Disk Arrays
cancel
Showing results for 
Search instead for 
Did you mean: 

EVA 8000 and AIX 5.3 TL5

SOLVED
Go to solution
Jim Norkus
Occasional Visitor

EVA 8000 and AIX 5.3 TL5

Hi Folks, I researched bu tdidn't find any information that was helpful. We've had some issues recently to the rootvg. We boot of off SAN EVA disk (mulitbos as well). It appears that some of the LVM filesystems were corupted.

My question is: Does HP recommend that bad block reallocation be turned off on the OS level? If so can you point me into the location of some documentation surrounding that.

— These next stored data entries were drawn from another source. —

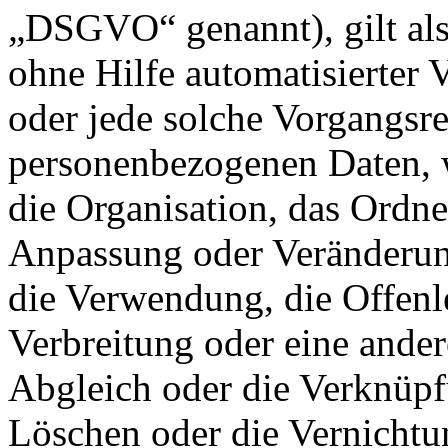
„DSGVO“ genannt), gilt als
ohne Hilfe automatisierter 
oder jede solche Vorgangs
personenbezogenen Daten, w
die Organisation, das Ordne
Anpassung oder Veränderung
die Verwendung, die Offen
Verbreitung oder eine ander
Abgleich oder die Verknüpf
Löschen oder die Vernichtu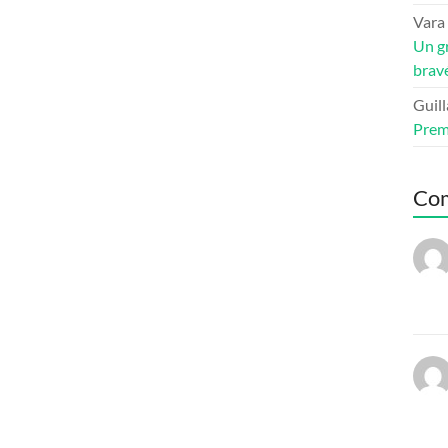
Vara
Un g
bravé
Guil
Premi
Co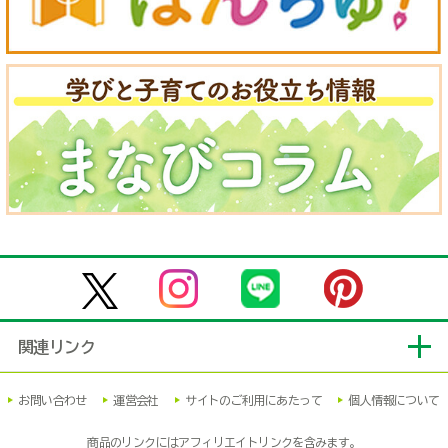
関連リンク
お問い合わせ
運営会社
サイトのご利用にあたって
個人情報について
商品のリンクにはアフィリエイトリンクを含みます。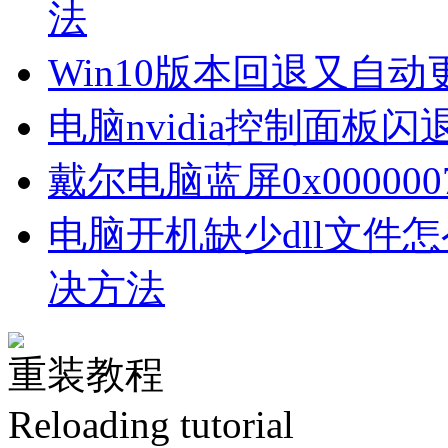
法
Win10版本回退又自
电脑nvidia控制面板
戴尔电脑蓝屏0x00000
电脑开机缺少dll文件
决方法
重装教程
Reloading tutorial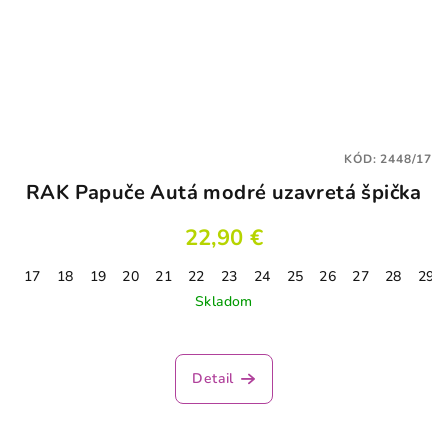
KÓD:
2448/17
RAK Papuče Autá modré uzavretá špička
22,90 €
17
18
19
20
21
22
23
24
25
26
27
28
29
Skladom
Priemerné
hodnotenie
produktu
Detail
je
5,0
z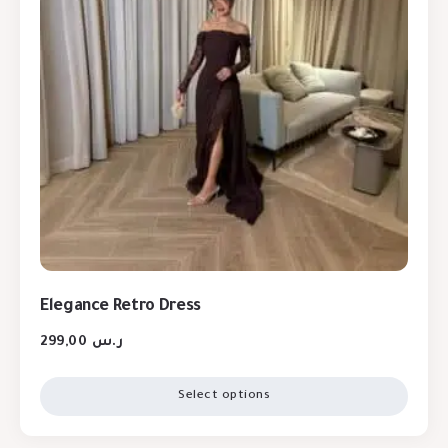
Elegance Retro Dress
299,00
ر.س
Select options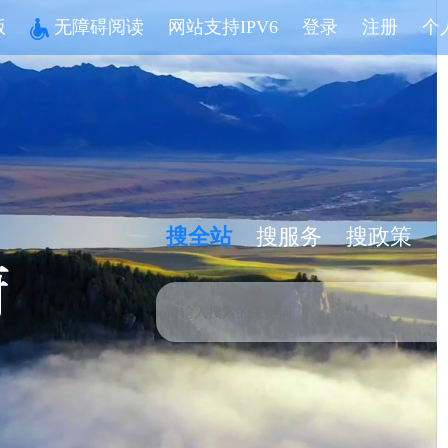
版
无障碍阅读
网站支持IPV6
登录
注册
个
搜全站
搜服务
搜政策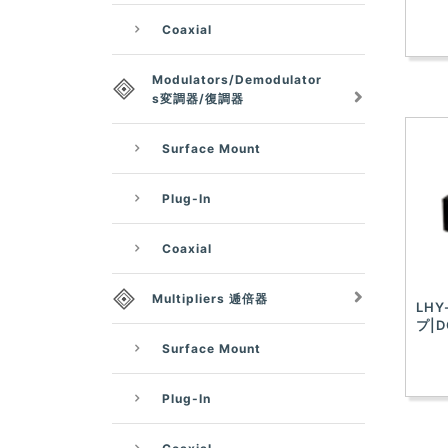
Coaxial
Modulators/Demodulator
s変調器/復調器
Surface Mount
Plug-In
Coaxial
Multipliers 逓倍器
LHY
プ|D
Surface Mount
Plug-In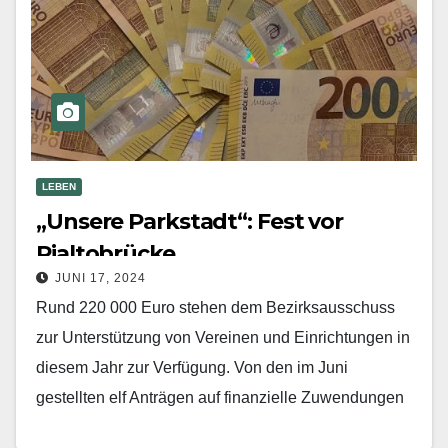
LEBEN
„Unsere Parkstadt“: Fest vor
Rialtobrücke
JUNI 17, 2024
Rund 220 000 Euro stehen dem Bezirksausschuss
zur Unterstützung von Vereinen und Einrichtungen in
diesem Jahr zur Verfügung. Von den im Juni
gestellten elf Anträgen auf finanzielle Zuwendungen
wurden vier…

I've worked with EMC in the past and I know they recommend it but I'm not sure about this IBM gear.

Thanks
-jim
7 REPLIES
IBaltay
Honored Contributor

Re: EVA 8000 and AIX 5.3 TL5

Hi, for EMC storages (e.g. EMX3 2500) the LVM Bad block reallocation should be turned off for all volume groups/all logical volumes on all EMC arrays. Without it, the FS corruption can result. According to the LVM best practices for HP-UX servers using XP disks (most probably the same applies also to the EVA platform) lvols should also be set with bad block relocation set to none.
From the http://www.redbooks.ibm.com/abstracts/SG245432.html?Open
it is clear that IBM recommendation is to disable the bad block reallocation on the concurrent access VGs/every logical volume.
the pain is one part of the reality
Jim Norkus
Occasional Visitor

Re: EVA 8000 and AIX 5.3 TL5

Hi,

Thanks for the reply. I knew the EMC and HP server settings. And i as well, assume it'd be the same for EVA and AIX gear. I'm not running concurrent (mulitple servers seeing same drives at the same time) so I couldn't find in that document anything that was definitive. Thanks for the help though.
-jim
Tom O'Toole
Respected Contributor

Re: EVA 8000 and AIX 5.3 TL5


I've never seen anything in the HP doc about this, and here we have never done this. We have many aix systems booting and using data disks served up by EVA arrays.

Could you provide more info about the errors you encountered, and the software you are using (MPIO, antemeta, etc...)? Would be very interested in what happened, and under what circumstances. Thanks.
Can you imagine if we used PCs to manage our enterprise systems? ... oops.
Jim Norkus
Occasional Visitor

Re: EVA 8000 and AIX 5.3 TL5

Hi sure -

Here we boot off of the SAN drives. Three of our servers suffered OS corruption. We were luck to have an old multibos image to boot off of to fsck the system systems. The SAN guys were unable to determine if these all shared the same physical drive in the EVA. The core issue may have been something else but if brought up to my attention that maybe we should have the OS level bad block reallocation turned off. On some of our servers we do run MPIO. I wish this issue was as cut and dry with the issues but it's not. One server experienced issues running simple commands like ls or lsattr while others simply just hung. So anytime I witness unexplainable events like this, I found it to be related to bad block reallocation. So for all the words here but my posting at this point was mostly trying to determine best practices for the EVA and IBM. I know EMC provides this info but I'm not so sure I can find anything related to this combination. I agree that it works fine for the longest time but if you ever get a strange event that's unexplainable but a "reboot" fixes then you'd know what I'm talking about.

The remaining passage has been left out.